I was taking a shower when Nolan walked into the bathroom and declared, "I want pizza!"
He just had dinner, so this proclamation was rather random and unexpected. I questioned him about his request, and he repeated, "I want pizza! Purple pizza. Downstairs."
I assumed he was talking about pretend food in his play kitchen, so I finished my shower and came downstairs to a very impatient boy.
"My PIZZA! I need it!"
Nolan has been eating very well for the past few weeks, so I figured he had a hankering for some Little Caesar's. He's technically not allowed pizza because of his reflux diet, but we've cheated once or twice, so he knows what it is (and he likes it).
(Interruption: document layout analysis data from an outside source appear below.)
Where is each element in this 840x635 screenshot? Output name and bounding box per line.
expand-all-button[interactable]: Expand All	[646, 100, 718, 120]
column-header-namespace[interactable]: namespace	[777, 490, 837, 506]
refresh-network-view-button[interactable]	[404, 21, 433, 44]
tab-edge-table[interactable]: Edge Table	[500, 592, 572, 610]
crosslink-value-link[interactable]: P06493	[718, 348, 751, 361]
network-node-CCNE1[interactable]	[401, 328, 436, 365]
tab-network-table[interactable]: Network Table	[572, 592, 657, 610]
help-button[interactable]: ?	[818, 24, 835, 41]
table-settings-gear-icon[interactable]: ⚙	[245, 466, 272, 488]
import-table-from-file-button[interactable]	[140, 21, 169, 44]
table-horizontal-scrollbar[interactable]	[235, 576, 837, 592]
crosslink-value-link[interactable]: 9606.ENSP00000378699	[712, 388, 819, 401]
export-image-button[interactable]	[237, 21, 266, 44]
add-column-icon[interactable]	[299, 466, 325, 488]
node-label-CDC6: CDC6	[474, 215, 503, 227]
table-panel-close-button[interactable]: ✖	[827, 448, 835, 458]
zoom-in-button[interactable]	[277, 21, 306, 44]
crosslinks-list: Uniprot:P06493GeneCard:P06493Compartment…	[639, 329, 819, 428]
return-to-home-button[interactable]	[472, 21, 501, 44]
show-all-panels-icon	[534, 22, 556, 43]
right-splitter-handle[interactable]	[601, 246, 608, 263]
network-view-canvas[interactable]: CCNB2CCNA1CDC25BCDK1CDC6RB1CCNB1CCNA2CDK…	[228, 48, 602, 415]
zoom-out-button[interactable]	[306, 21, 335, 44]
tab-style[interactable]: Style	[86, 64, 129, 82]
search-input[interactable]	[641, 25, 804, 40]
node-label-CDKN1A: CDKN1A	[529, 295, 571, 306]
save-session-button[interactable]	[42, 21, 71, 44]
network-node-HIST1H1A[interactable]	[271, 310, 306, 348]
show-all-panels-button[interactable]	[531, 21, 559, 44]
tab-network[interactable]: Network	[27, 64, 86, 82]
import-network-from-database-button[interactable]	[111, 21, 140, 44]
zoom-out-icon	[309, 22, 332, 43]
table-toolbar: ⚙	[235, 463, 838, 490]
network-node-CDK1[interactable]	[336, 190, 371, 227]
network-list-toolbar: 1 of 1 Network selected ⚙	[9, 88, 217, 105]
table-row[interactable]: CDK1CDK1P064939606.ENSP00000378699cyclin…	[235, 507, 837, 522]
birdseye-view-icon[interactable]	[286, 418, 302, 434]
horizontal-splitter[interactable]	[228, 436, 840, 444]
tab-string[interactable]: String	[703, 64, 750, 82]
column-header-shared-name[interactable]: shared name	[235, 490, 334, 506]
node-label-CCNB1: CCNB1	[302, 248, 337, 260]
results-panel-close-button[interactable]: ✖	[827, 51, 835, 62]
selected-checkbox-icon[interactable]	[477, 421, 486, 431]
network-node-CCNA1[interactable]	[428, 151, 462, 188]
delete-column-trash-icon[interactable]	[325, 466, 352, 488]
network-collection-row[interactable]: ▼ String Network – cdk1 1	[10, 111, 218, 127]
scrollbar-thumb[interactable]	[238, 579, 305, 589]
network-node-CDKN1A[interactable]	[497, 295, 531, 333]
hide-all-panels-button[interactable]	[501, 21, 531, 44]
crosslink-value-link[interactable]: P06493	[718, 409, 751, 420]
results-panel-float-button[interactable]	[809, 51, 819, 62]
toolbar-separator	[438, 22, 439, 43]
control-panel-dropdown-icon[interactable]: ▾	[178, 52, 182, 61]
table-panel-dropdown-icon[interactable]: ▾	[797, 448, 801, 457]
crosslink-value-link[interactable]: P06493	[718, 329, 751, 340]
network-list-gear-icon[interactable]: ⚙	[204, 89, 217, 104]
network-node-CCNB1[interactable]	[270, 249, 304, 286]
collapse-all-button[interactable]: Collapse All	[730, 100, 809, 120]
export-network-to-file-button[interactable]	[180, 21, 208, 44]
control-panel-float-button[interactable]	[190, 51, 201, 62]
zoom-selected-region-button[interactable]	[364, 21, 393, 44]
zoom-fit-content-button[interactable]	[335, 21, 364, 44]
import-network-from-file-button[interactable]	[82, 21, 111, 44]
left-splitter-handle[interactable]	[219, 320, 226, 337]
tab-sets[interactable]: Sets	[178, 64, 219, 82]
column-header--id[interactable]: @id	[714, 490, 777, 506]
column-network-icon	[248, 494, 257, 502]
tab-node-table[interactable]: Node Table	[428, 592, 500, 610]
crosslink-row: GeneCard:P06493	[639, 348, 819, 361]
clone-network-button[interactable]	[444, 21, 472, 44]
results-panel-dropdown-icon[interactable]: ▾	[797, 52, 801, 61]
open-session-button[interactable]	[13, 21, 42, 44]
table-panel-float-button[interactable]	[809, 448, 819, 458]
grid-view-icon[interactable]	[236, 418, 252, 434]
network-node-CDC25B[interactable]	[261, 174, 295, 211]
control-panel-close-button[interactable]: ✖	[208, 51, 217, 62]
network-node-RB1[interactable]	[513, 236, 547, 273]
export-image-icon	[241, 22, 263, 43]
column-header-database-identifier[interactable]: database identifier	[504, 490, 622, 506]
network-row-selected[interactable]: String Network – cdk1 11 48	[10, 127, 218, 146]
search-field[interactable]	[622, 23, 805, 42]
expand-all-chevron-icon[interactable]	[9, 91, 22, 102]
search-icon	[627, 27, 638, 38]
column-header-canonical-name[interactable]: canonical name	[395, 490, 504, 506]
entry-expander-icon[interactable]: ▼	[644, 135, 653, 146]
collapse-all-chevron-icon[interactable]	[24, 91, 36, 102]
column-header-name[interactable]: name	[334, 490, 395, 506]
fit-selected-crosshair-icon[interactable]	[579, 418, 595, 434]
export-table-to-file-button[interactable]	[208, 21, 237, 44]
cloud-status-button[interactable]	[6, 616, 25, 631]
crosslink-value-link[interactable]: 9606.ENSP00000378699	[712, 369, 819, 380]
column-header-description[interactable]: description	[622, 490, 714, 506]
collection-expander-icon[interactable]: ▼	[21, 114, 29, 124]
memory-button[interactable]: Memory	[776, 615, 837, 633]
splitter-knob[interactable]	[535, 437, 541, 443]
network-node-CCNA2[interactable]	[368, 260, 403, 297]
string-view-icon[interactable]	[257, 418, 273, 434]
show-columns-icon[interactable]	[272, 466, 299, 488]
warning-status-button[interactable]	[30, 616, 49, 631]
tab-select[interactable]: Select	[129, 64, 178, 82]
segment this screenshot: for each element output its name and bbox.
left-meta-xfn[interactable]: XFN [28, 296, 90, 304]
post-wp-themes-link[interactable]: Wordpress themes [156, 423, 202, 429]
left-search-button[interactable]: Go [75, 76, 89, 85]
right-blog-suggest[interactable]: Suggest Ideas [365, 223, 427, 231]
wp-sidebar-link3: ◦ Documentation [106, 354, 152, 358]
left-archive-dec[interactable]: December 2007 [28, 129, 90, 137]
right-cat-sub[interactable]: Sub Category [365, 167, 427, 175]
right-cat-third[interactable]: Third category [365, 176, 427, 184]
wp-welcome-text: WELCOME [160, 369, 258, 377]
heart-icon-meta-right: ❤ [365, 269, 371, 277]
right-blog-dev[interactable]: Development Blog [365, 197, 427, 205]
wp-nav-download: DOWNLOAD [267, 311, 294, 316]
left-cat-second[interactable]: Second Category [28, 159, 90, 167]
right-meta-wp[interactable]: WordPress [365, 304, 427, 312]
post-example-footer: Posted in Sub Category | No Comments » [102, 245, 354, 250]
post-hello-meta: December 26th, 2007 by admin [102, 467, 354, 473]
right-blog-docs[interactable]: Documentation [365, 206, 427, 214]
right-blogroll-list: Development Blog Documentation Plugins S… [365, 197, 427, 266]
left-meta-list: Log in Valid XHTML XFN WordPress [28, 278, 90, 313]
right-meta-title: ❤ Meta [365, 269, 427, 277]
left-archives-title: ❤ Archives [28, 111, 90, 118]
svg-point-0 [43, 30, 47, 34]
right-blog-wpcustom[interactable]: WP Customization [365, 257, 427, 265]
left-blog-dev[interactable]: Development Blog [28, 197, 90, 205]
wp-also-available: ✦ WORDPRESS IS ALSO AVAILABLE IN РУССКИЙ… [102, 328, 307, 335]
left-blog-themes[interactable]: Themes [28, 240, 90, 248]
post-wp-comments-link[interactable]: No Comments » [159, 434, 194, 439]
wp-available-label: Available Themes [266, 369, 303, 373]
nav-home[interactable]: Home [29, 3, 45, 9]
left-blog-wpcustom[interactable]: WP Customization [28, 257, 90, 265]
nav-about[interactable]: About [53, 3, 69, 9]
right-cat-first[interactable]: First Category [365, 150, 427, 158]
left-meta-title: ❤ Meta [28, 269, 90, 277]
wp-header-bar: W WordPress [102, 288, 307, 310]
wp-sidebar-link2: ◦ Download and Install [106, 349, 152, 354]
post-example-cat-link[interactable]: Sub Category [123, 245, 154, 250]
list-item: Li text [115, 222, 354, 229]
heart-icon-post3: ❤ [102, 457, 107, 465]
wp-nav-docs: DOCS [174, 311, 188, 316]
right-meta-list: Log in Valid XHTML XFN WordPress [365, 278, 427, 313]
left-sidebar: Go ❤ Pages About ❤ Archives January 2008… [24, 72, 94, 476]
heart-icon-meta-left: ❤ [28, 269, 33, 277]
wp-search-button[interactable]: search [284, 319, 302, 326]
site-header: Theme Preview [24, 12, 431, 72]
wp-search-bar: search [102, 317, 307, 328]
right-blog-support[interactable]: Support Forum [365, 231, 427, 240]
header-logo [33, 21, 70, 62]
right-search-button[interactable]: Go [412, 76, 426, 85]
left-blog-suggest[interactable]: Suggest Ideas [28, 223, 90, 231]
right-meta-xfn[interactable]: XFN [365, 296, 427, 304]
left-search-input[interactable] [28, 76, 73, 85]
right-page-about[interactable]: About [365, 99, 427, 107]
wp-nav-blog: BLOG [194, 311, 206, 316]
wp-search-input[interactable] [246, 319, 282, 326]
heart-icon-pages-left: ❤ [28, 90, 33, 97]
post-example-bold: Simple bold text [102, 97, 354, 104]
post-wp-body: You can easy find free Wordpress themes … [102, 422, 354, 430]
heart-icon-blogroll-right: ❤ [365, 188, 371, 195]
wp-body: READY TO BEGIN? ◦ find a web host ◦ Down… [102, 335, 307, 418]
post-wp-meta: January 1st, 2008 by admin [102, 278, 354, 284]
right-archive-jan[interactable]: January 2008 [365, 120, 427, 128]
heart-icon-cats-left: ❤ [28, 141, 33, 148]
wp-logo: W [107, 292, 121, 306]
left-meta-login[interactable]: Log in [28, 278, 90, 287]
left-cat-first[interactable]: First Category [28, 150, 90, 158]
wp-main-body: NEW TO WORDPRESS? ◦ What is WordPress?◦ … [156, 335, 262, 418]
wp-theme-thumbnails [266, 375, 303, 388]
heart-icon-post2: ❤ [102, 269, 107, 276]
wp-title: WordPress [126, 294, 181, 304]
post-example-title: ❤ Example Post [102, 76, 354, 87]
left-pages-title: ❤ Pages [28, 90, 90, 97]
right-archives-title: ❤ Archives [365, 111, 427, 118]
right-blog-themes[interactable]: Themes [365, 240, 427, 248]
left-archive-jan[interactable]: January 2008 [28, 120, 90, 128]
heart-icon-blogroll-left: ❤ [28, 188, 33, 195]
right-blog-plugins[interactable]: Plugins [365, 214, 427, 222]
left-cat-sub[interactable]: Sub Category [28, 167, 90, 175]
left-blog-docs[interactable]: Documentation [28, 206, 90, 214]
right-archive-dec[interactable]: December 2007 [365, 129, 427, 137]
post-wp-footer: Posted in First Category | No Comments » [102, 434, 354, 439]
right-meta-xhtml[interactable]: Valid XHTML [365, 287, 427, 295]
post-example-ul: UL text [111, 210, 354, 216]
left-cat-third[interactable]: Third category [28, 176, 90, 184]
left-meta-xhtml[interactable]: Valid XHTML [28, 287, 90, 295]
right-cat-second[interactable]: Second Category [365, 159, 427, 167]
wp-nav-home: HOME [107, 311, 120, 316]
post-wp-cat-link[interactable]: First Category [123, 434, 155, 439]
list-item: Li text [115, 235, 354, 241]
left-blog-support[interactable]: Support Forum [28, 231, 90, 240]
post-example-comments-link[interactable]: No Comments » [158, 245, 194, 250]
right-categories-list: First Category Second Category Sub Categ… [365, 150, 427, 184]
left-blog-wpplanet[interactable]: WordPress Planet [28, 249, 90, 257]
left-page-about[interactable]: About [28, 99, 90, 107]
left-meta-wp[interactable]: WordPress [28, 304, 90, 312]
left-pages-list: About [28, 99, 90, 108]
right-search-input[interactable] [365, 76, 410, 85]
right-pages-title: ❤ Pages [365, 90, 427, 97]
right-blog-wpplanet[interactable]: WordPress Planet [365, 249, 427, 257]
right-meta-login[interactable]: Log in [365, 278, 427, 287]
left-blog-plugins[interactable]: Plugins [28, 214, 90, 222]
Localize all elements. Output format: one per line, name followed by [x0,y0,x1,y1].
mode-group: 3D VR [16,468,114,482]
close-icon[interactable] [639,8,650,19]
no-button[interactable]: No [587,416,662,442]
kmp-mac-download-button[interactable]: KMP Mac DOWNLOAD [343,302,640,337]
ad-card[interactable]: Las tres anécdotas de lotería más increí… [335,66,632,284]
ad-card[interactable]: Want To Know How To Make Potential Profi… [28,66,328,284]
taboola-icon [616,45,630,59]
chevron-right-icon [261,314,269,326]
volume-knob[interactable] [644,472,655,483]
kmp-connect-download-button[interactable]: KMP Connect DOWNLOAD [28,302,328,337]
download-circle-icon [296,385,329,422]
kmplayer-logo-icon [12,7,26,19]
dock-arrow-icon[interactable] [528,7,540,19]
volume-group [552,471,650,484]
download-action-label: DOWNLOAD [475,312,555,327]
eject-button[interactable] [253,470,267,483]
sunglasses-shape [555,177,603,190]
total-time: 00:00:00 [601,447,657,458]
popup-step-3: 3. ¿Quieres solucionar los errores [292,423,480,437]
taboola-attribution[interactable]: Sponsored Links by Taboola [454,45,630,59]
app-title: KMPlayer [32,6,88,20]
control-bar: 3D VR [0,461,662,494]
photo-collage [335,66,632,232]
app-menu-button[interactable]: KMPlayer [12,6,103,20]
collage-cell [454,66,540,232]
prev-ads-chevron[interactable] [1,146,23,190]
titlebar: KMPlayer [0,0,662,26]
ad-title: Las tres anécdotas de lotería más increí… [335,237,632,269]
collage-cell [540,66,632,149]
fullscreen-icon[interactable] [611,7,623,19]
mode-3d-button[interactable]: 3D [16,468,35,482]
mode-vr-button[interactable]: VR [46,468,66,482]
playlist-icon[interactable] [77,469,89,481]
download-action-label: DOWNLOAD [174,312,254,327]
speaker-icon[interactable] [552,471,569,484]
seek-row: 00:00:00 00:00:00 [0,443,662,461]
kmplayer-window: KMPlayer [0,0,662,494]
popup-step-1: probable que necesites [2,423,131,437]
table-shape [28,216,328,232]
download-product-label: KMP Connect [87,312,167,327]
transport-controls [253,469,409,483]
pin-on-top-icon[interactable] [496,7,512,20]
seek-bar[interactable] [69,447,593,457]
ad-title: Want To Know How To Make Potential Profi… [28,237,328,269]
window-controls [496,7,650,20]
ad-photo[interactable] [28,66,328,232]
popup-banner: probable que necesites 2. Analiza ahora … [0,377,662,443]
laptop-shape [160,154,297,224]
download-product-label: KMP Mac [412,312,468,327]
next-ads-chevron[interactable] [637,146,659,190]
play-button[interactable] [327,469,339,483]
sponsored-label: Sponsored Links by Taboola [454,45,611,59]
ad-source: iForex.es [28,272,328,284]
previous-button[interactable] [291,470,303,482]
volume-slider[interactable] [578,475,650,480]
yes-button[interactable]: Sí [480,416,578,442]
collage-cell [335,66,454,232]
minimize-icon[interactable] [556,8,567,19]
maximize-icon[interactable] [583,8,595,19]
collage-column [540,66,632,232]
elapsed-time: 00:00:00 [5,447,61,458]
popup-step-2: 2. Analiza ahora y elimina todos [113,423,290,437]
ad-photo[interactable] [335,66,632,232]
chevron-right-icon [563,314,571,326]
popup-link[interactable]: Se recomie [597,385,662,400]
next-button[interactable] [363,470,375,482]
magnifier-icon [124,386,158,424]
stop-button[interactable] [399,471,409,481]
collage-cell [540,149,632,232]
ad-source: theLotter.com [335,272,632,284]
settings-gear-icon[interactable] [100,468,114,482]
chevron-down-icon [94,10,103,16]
"Nolan, honey, we don't have any pizza."
He grabbed my hand and shouted, "RIGHT THERE!" and took me over to the fruit bowl. Which was full of peaches.
I repeated the word "peaches" several times, but he was sans aids and kept repeating "pizza."
He's completely below the speech banana without aids, so we have to do a lot of shouting or be very close to his ear for him to hear us unaided. I've always wondered how Nolan manages to "hear" without hearing aids, and now I'm starting to figure out his strategy. When he's presented with an unfamiliar word and doesn't have his hearing aids in, he fills in the "blank" with a word that sounds like the vague gibberish coming from our mouths. Hence, a peach is a pizza. It is a new word, sounds like one he knows, so he plugs the known word into the fuzzy blank.
We had this happen the other day at the creek, too. He asked where where we were going, and I told him we were going to the creek. "The beach! We going beach!" I must have repeated "creek" fifteen times before I dug the aids out of their waterproof box and put them in his ears. As soon as I did that, he said, "Oh, creek. We play at creek." He didn't know the word "creek," so he heard something like "ee" and filled it in with "beach" from the context of the sentence.
It's really rather clever. It explains why some of his vocabulary is a tad confused, however- why he confuses categories and labels for objects, etc.
On that note, Nolan yanked his hearing aids out this evening and hid them. I'm not sure what that is about, since he's been so attached to them lately that he'll howl when we take them out. It might have something to do with the excessive humidity lately, making them highly uncomfortable to wear. I'm off to do a hearing aid maintenance check just to be sure everything is in working order!
6 comments:
Oops.Pizza , peaches...:)
Funny , I used to do exactly the same , and I still do it.After all these years , I've honed up that so I can fill up the blank with the APPROPRIATE word , buuuut still mishaps.
As for humidity..D&S , and an air blower into his tubing will help.I used to have the same frustrations! Did you find these aids? :) where he hid them?
They were in the Lego bin. Hearing aids are surprisingly hard to find in a large bin full of Legos!
Perfect camouflage, yah?
He's a clever little guy! And the strategy makes sense. He found a word that made sense in the context, too.
You've got one smart cookie there, Leah!
And a creative one, too!
He is going to do so well in school. I can feel it.
Adding a little sign in there will help with those misunderstandings. And it will give him confidence in knowing he is understanding what is being said.
Ericka, I could do that for "peach" and "pizza," but since he didn't know the word for peach, it wouldn't have helped. I would have signed it, and he still wouldn't have known that it meant, "peach." We do use that method when he knows the word, though!